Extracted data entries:
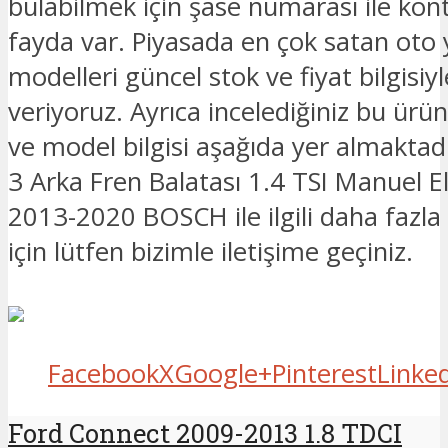
bulabilmek için şase numarası ile kon
fayda var. Piyasada en çok satan oto
modelleri güncel stok ve fiyat bilgisiyle
veriyoruz. Ayrıca incelediğiniz bu ürü
ve model bilgisi aşağıda yer almaktad
3 Arka Fren Balatası 1.4 TSI Manuel El
2013-2020 BOSCH ile ilgili daha fazla 
için lütfen bizimle iletişime geçiniz.
Facebook
X
Google+
Pinterest
Linke
Ford Connect 2009-2013 1.8 TDCI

Assignment: Some lines above contain the word "için". Copy each of them.

Exercise response:
bulabilmek için şase numarası ile kon
için lütfen bizimle iletişime geçiniz.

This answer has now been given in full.